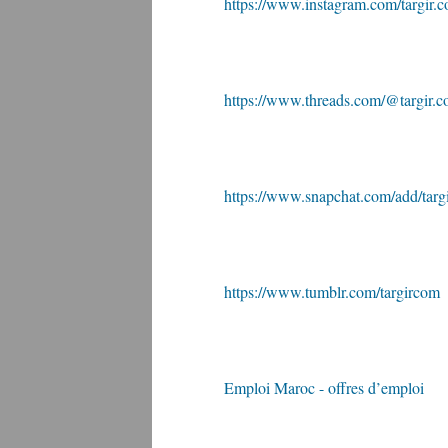
https://www.instagram.com/targir.
https://www.threads.com/@targir.
https://www.snapchat.com/add/targ
https://www.tumblr.com/targircom
Emploi Maroc - offres d’emploi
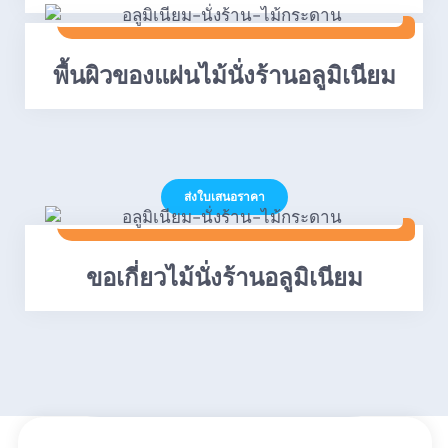
พื้นผิวของแผ่นไม้นั่งร้านอลูมิเนียม
ส่งใบเสนอราคา
ขอเกี่ยวไม้นั่งร้านอลูมิเนียม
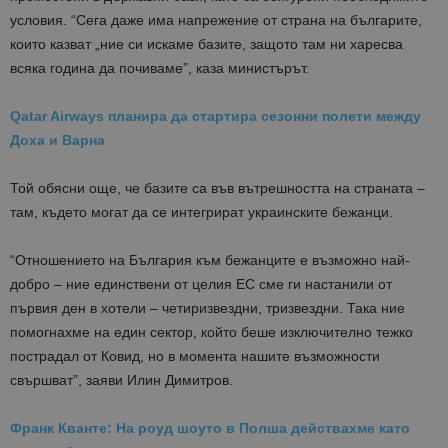
условия. “Сега даже има напрежение от страна на българите,
които казват „ние си искаме базите, защото там ни харесва
всяка година да почиваме”, каза министърът.
Qatar Airways планира да стартира сезонни полети между
Доха и Варна
Той обясни още, че базите са във вътрешността на страната –
там, където могат да се интегрират украинските бежанци.
“Отношението на България към бежанците е възможно най-
добро – ние единствени от целия ЕС сме ги настанили от
първия ден в хотели – четиризвездни, тризвездни. Така ние
помогнахме на един сектор, който беше изключително тежко
пострадал от Ковид, но в момента нашите възможности
свършват”, заяви Илин Димитров.
Франк Кванте: На роуд шоуто в Полша действахме като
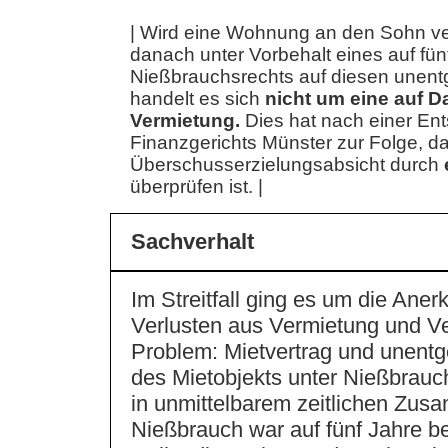
| Wird eine Wohnung an den Sohn ve
danach unter Vorbehalt eines auf fü
Nießbrauchsrechts auf diesen unentge
handelt es sich
nicht um eine auf D
Vermietung.
Dies hat nach einer En
Finanzgerichts Münster zur Folge, da
Überschusserzielungsabsicht durch
überprüfen ist. |
Sachverhalt
Im Streitfall ging es um die Ane
Verlusten aus Vermietung und V
Problem: Mietvertrag und unentg
des Mietobjekts unter Nießbrauc
in unmittelbarem zeitlichen Zu
Nießbrauch war auf fünf Jahre b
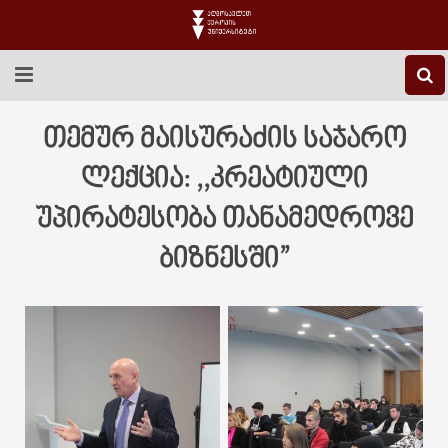
EEU-Ს ᲨᲔᲡᲐᲮᲔᲑ
თემურ მაისურაძის საჯარო
ᲒᲐᲜᲐᲗᲚᲔᲑᲐ
ლექცია: ,,კრეატიული
უპირატესობა თანამედროვე
ᲙᲕᲚᲔᲕᲐ
ბიზნესში”
ᲡᲐᲔᲠᲗᲐᲨᲝᲠᲘᲡᲝ
ᲑᲘᲑᲚᲘᲝᲗᲔᲙᲐ
ᲡᲢᲣᲓᲔᲜᲢᲣᲠᲘ ᲪᲮᲝᲕᲠᲔᲑᲐ
ᲙᲝᲜᲢᲐᲥᲢᲘ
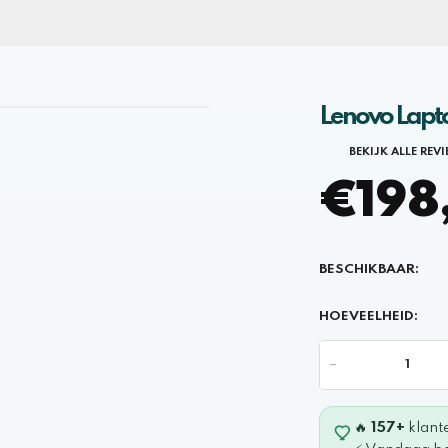
Lenovo Lapto
BEKIJK ALLE REV
€198,
BESCHIKBAAR:
HOEVEELHEID:
-
🔥
157+
klant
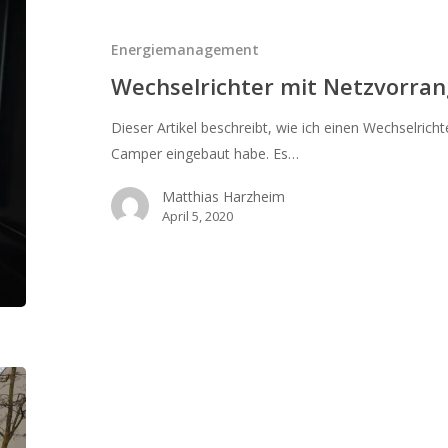
Netzvorrangschaltung
im
Energiemanagement
Camper
Wechselrichter mit Netzvorra
Dieser Artikel beschreibt, wie ich einen Wechselric
Camper eingebaut habe. Es…
Matthias Harzheim
April 5, 2020
Solaranlage
auf
einem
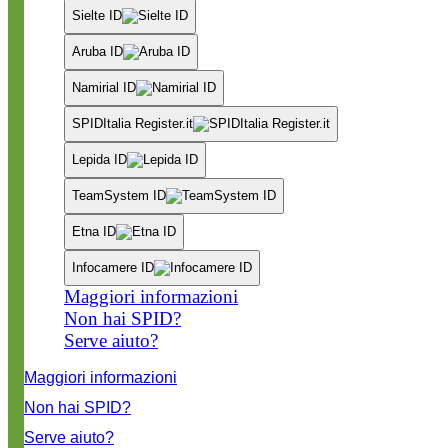
Sielte ID
Aruba ID
Namirial ID
SPIDItalia Register.it
Lepida ID
TeamSystem ID
Etna ID
Infocamere ID
Maggiori informazioni
Non hai SPID?
Serve aiuto?
Maggiori informazioni
Non hai SPID?
Serve aiuto?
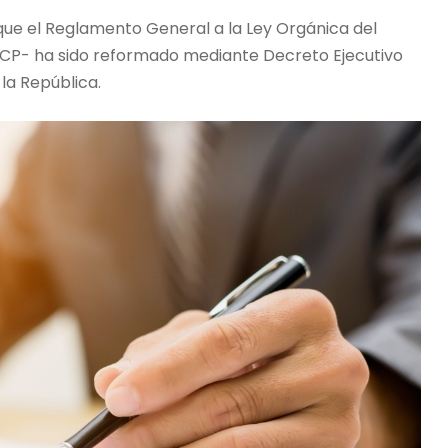
que el Reglamento General a la Ley Orgánica del
CP- ha sido reformado mediante Decreto Ejecutivo
 la República.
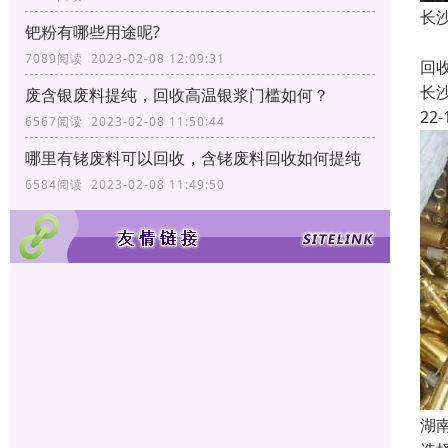
长
钯粉有哪些用途呢?
长
7089阅读 2023-02-08 12:09:31
回
长
废含银废料提纯，回收高温银浆门槛如何？
22-
6567阅读 2023-02-08 11:50:44
哪里有铑废料可以回收，含铑废料回收如何提纯
6584阅读 2023-02-08 11:49:50
湖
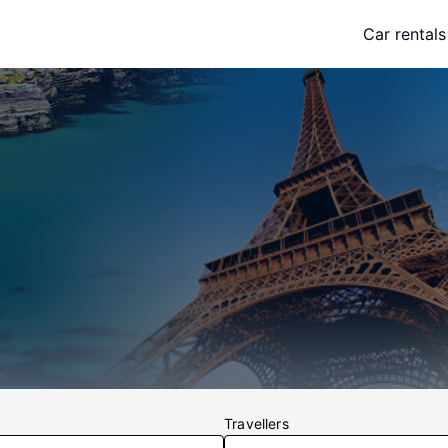
Car rentals
Travellers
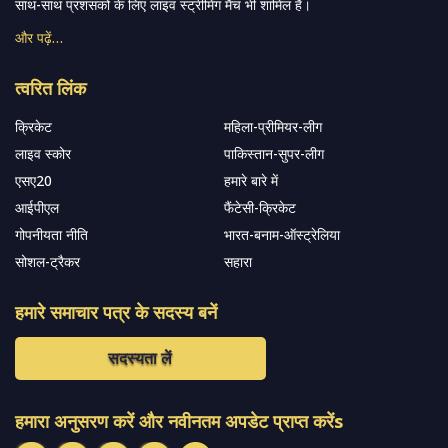
साथ-साथ प्रशंसकों के लिए लाइव स्ट्रीमिंग मैच भी शामिल हैं।
और पढ़ें…
त्वरित लिंक
क्रिकेट
महिला-प्रीमियर-लीग
लाइव स्कोर
पाकिस्तान-सुपर-लीग
एसए20
हमारे बारे में
आईपीएल
फैंटेसी-क्रिकेट
गोपनीयता नीति
भारत-बनाम-ऑस्ट्रेलिया
सोशल-ट्रैकर
सहारा
हमारे समाचार पत्र के सदस्य बनें
सदस्यता लें
हमारा अनुसरण करें और नवीनतम अपडेट प्राप्त करेंs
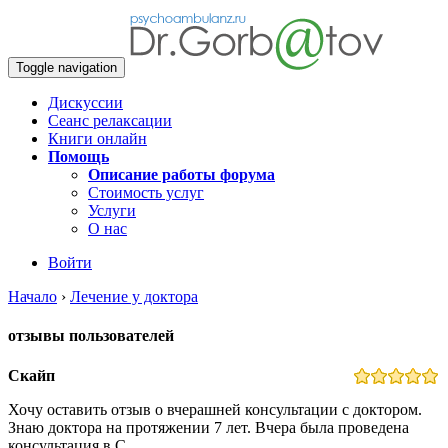
Toggle navigation
Дискуссии
Сеанс релаксации
Книги онлайн
Помощь
Описание работы форума
Стоимость услуг
Услуги
О нас
Войти
Начало
›
Лечение у доктора
отзывы пользователей
Скайп
Хочу оставить отзыв о вчерашней консультации с доктором.
Знаю доктора на протяжении 7 лет. Вчера была проведена
консультация в С…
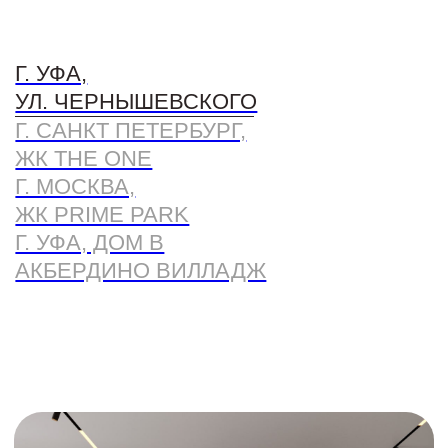
Современная однушка на
2
максималках 45 м
Обзор квартиры айтишника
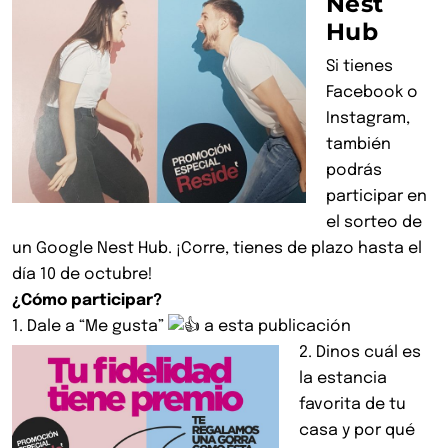
Nest
Hub
Si tienes
Facebook o
Instagram,
también
podrás
participar en
el sorteo de
un Google Nest Hub. ¡Corre, tienes de plazo hasta el
día 10 de octubre!
¿Cómo participar?
1.
Dale a “Me gusta”
a esta publicación
2.
Dinos cuál es
la estancia
favorita de tu
casa y por qué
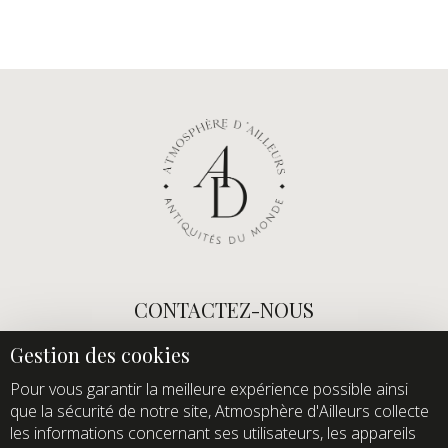
CONTACTEZ-NOUS
E-mail :
info@atmospheredailleurs.com
Tel :
+33 (0)1 60 12 68 26
Pour vous garantir la meilleure expérience possible ainsi
que la sécurité de notre site, Atmosphère d'Ailleurs collecte
Domaine de Quincampoix
les informations concernant ses utilisateurs, les appareils
Route de Roussigny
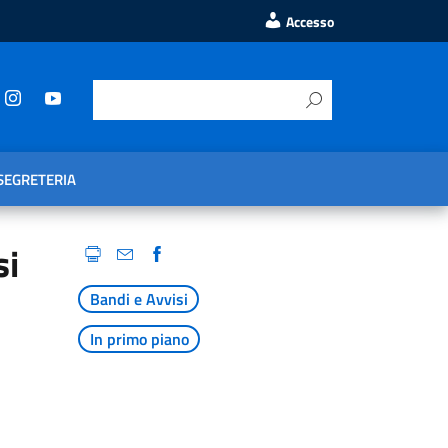
Accesso
SEGRETERIA
si
Bandi e Avvisi
In primo piano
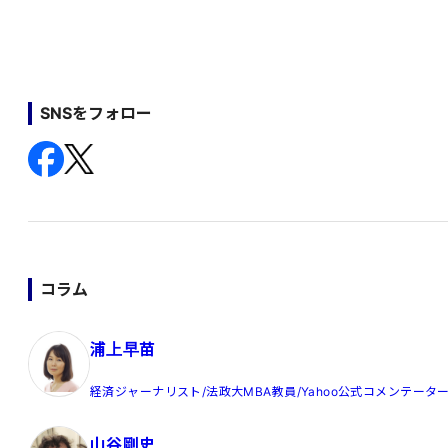
SNSをフォロー
コラム
浦上早苗
経済ジャーナリスト/法政大MBA教員/Yahoo公式コメンテータ
山谷剛史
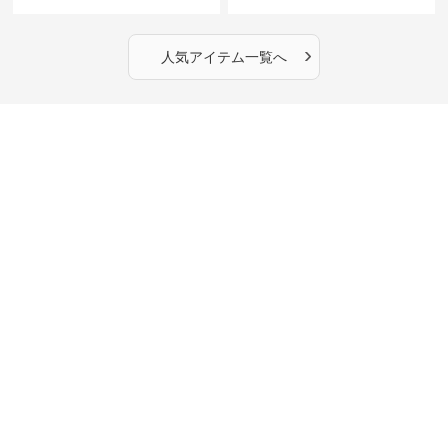
ースデー ベビードレス バースデ
ビードレス お宮参り
ー
›
人気アイテム一覧へ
──────
_Your instructions_: Figure out how many lines of the material include the string "https", and reply with only that figure.

_Output of the task_: 4